A few months out from launch and we know almost everything about the new Sony and Microsoft systems, save for their cost. Of all the announced updates, changes, and technologies, one trend that has players the most excited is an ostensibly growing focus on choice. From the systems themselves to how the games play, here’s why we think personal preference could be the stand-out of the ninth-generation.
Choice in consoles evolved heavily over the last few generations, though the PS4 and Xbox One raised this bar like never before. Rather than one set of just base systems, players now have the choice between different hard-drive sizes, and device power, depending on what they want in terms of cost and performance.
This concept appears to have been a central idea in the development of the next-gen systems. The PS5 comes with diskless version, and the Series X, while not formally announced, seems to be preparing for a simultaneous release with a lower-powered and cheaper Series S. For players on a budget, or with specific use-cases in mind, these choices represent fantastic alternatives.
For the first time in a console generation, the new systems appear to be built with both high resolutions and faster frame-rates in mind. The kicker for the PS5 and Series X is that, finally, the ultimate choice might be left up to players.
In the current systems, the idea of frame-rate versus resolution was largely left up-to developers, with them more often than not falling on the side of resolution. This made for fantastic screen-shots which helped sell copies, but it made the playing experience slower, less responsive, and generally feel poorer for it.
With the new systems, developers have already come out as stating that a great many titles are being built on the idea of 4K at a lower frame-rate, with the addition of a 1080p option for higher FPS. Two specific examples of this can be seen in the new Ratchet and Clank game, as well as the Spider-Man PS5 title.
Given that lower FPS has been a complaint of consoles for well over a decade now, this is a shift which has been met with enormous player applause.
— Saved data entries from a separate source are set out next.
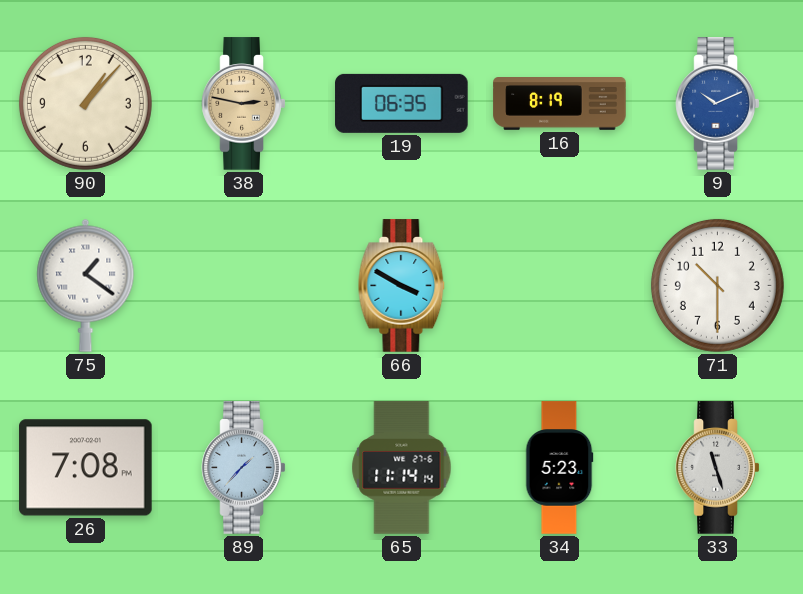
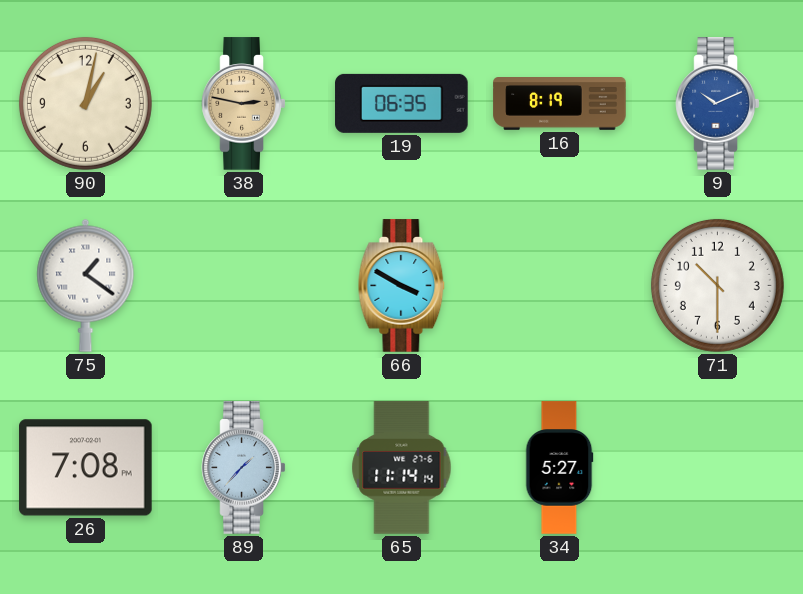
90: 1:07 -> 1:02
34: 5:23 -> 5:27
33: 11:27 -> none
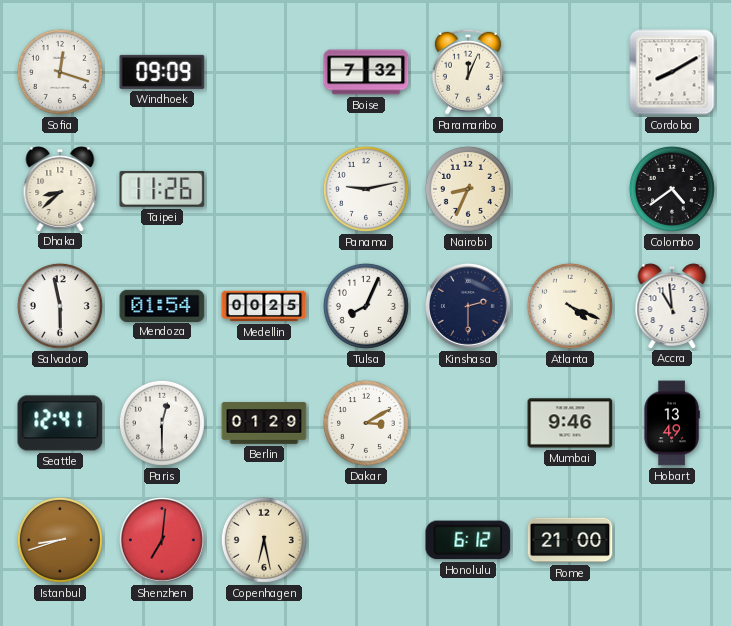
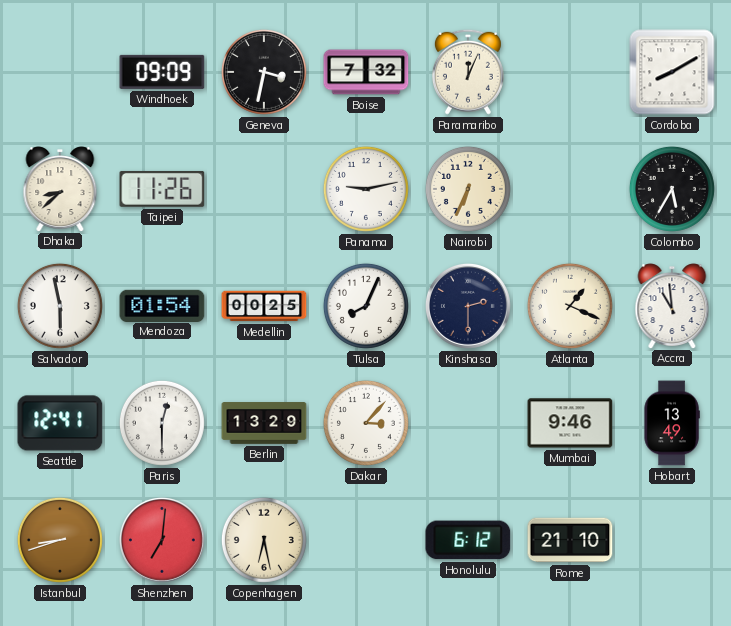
Sofia: 12:18 -> none
Geneva: none -> 3:32
Nairobi: 8:34 -> 6:34
Colombo: 4:39 -> 5:35
Atlanta: 4:19 -> 1:19
Berlin: 01:29 -> 13:29
Dakar: 3:10 -> 3:07
Rome: 21:00 -> 21:10
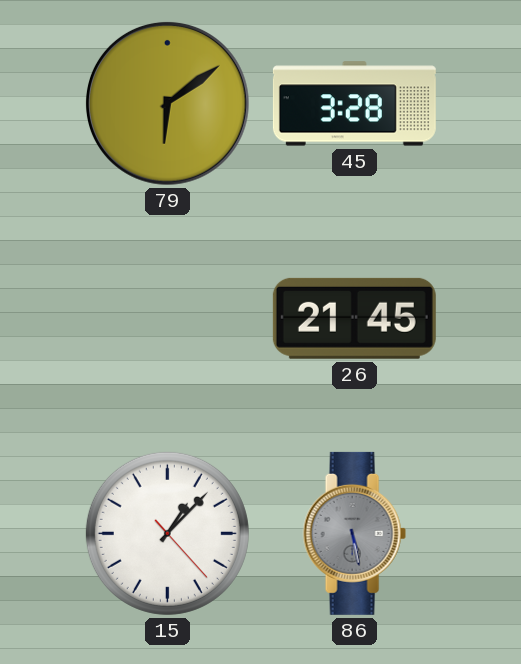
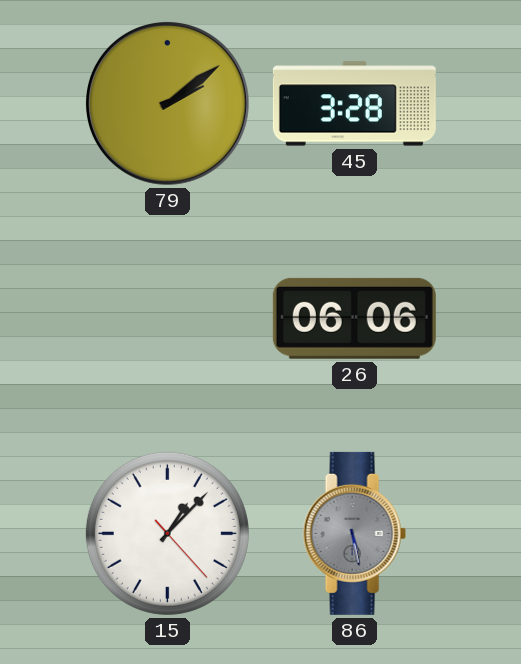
79: 6:09 -> 2:09
26: 21:45 -> 06:06
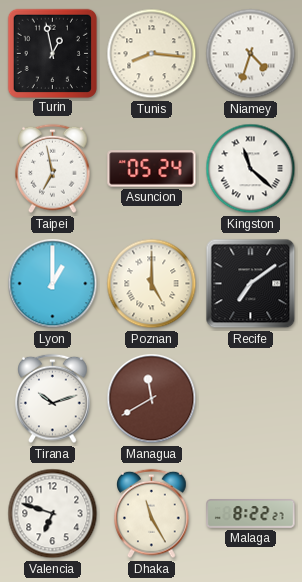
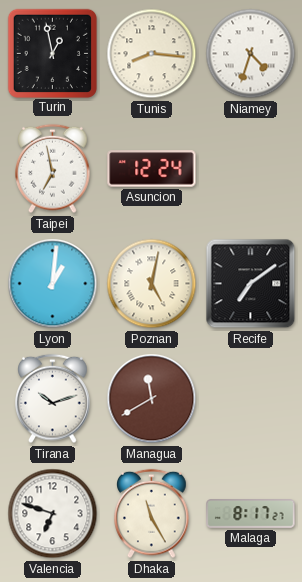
Asuncion: 05:24 -> 12:24
Kingston: 11:22 -> none
Lyon: 1:00 -> 1:01
Poznan: 5:00 -> 5:02
Malaga: 8:22 -> 8:17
Combined with greater precedents of accessibility options as so well illustrated by Naughty Dog’s The Last of Us 2, and it’s apparent that more care than ever has gone to improving the player experience.
Methods of Delivery
The other side of the hardware and gaming coin is likely to come from the new avenues of gaming acquisition which might result. This is more indicative on Microsoft’s, side, with their heavy recent attention being placed in service-based gaming opportunities. Their Xbox Game Pass is a strong illustration of this, with a subscription-based service which offers hundreds of titles for £7.99 a month. While there is variance here based on the player’s physical location, the general idea could be one with a far more freeform focus.
A broader level of delivery might also be found with better acceptance of browser gaming, which has long been confined by system and region. For example, playing an online casino in India has traditionally been the purview of mobiles and desktops. With better-integrated browsers on next-gen systems, it might be possible for games like Book of Dead, Live Roulette, and a whole range of other titles to find a new and expanded home.
Building a Base
With all of these ideas, success could more likely be a journey than a destination. Exactly how much choice becomes a cornerstone of the next-gen experience will depend on the continued work of the manufacturers over the console’s lifespans. While, at this point, choice seems to be an important focus, this focus could be lost depending on public perception and sales performance. So far, at least, indications are that the new generation of gaming will be the most open and choice-driven yet.